Saturday, July 17, 2021

 

I have read the article "Meeting Learners' Academic Needs'' by Reilly (2001). As we all know, we, teachers, do wish to meet our students' learning needs, to increase their motivation, and to decrease their misbehavior.

 

The most significant thing I learned from the article is that students come to school with different learning needs and those needs must be met accordingly. It is important that teachers create a positive classroom environment so that student can share their ideas freely and safely. Moreover, their ideas should be given a sympathetic ear to things they are sharing with the class. That will show them that their ideas matter in their learning community. Additionally, giving feedback must be done carefully.

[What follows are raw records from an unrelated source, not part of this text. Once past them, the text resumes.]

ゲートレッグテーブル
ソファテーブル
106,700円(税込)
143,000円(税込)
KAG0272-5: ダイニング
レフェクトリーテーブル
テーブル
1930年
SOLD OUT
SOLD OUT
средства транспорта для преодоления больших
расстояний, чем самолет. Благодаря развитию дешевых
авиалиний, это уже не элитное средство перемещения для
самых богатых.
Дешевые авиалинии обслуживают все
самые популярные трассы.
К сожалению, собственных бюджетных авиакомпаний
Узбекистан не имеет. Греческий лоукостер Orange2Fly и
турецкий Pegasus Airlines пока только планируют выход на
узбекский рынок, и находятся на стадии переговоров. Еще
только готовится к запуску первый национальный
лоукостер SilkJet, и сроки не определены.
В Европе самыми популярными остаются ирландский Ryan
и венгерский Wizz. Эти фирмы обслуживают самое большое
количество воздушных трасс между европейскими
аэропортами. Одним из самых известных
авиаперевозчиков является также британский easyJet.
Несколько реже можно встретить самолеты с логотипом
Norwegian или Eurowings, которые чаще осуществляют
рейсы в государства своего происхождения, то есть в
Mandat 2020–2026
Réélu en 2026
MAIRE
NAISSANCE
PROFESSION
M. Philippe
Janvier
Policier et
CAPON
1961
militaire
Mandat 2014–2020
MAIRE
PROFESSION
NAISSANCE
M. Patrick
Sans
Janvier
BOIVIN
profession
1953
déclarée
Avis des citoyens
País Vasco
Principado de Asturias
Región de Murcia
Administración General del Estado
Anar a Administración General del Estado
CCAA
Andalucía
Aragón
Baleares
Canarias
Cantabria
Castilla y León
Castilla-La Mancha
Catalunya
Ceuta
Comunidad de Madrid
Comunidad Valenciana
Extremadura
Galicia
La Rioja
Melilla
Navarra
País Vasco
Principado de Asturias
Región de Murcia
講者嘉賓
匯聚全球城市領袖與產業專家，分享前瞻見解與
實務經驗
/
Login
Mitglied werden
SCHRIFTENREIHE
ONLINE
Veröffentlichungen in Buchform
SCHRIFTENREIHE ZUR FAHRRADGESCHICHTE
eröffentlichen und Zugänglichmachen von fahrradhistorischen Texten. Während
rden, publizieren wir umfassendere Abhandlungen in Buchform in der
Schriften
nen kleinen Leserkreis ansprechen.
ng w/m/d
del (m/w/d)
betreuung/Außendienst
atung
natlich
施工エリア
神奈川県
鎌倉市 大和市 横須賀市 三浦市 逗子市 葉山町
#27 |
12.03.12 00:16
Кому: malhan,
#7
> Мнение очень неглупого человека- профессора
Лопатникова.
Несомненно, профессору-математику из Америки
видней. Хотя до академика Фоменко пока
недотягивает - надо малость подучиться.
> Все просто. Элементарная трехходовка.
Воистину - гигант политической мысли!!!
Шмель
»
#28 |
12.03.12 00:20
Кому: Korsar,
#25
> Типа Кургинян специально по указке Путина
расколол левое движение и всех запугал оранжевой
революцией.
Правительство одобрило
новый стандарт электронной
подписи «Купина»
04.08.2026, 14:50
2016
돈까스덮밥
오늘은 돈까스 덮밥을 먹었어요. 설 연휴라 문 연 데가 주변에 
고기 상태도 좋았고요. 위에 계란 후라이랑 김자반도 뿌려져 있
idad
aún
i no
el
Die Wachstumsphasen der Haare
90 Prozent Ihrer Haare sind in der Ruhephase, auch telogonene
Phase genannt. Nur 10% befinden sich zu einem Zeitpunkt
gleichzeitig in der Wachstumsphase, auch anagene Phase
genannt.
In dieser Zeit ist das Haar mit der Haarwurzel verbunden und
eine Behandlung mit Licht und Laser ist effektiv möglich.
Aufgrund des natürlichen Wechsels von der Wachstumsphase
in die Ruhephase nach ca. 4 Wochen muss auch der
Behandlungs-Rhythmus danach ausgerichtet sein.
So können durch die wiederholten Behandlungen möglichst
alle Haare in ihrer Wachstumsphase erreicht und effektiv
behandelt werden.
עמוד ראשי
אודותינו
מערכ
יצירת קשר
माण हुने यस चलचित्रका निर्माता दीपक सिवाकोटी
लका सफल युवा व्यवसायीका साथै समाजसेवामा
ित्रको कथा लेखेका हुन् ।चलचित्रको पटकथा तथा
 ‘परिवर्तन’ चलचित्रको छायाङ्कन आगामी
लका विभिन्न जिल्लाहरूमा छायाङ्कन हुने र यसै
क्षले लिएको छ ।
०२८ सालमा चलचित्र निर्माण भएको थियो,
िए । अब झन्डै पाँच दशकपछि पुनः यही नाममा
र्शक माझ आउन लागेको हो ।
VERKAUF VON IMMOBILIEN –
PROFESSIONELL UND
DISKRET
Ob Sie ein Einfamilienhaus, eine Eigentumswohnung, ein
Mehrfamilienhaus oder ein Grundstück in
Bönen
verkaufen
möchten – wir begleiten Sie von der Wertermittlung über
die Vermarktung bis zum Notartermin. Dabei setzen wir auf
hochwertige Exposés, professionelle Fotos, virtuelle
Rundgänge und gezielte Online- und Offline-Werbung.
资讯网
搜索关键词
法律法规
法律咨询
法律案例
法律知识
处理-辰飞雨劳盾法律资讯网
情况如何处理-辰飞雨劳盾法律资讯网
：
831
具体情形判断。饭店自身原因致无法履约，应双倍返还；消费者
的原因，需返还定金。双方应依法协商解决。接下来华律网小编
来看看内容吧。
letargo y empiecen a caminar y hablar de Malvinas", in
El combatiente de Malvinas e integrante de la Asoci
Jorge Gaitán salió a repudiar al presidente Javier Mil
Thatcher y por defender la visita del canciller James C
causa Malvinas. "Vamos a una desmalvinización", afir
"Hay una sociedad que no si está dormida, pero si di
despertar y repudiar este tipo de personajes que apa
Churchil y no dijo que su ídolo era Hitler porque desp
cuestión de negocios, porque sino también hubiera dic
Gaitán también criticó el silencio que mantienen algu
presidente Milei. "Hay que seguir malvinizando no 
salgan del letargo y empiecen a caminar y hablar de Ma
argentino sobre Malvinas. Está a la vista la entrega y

Reading through this article, I can see that students’ needs are various but quite specific and reasonable. If a teacher knows how to and tries his/her best to meet those needs or as many of those as possible, he/she can motivate his/her students to learn more and get them engaged in class more resulting in their reduced mischievousness.  As a result, the most important thing that I learn from this article is that meeting learners’ needs as many as possible is the key to the success of a class, and that I didn’t pay much attention to determining and satisfying my students’ requirements but just focused on trying to cover all the items in the syllabus without considering if and how much they could perceive from the lesson. I have missed a lot of opportunities to understand, accompany and support my students in the right way.

 

In order to turn what seems quite negative happening in my class into the more positive, I will spend more time identifying my students’ specific needs, talking and listening to them for more understanding of their learning goals, helping them work out the learning process, encouraging them to get involved in class activities with active engagement, motivating and making them feel comfortable and confident to practice and perform in class. I will also frequently give my specific, realistic, appropriate and private feedback to my students for their correction and improvement. And of course, I will ask my students to comment my teaching activities so that I can timely adjust and appropriately adapt the teaching items to meet their requirement.

I found five tips of giving feedback necessary and I will try to apply in my real classroom: relate feedback to the goals, note-taking of serious mistakes of accuracy, show students that their learning really matters to us and that is a reason we give them feedback, we are not omniscient, and asking students to give us back feedback. In fact, all of these tips can be applied both face-to-face and virtually.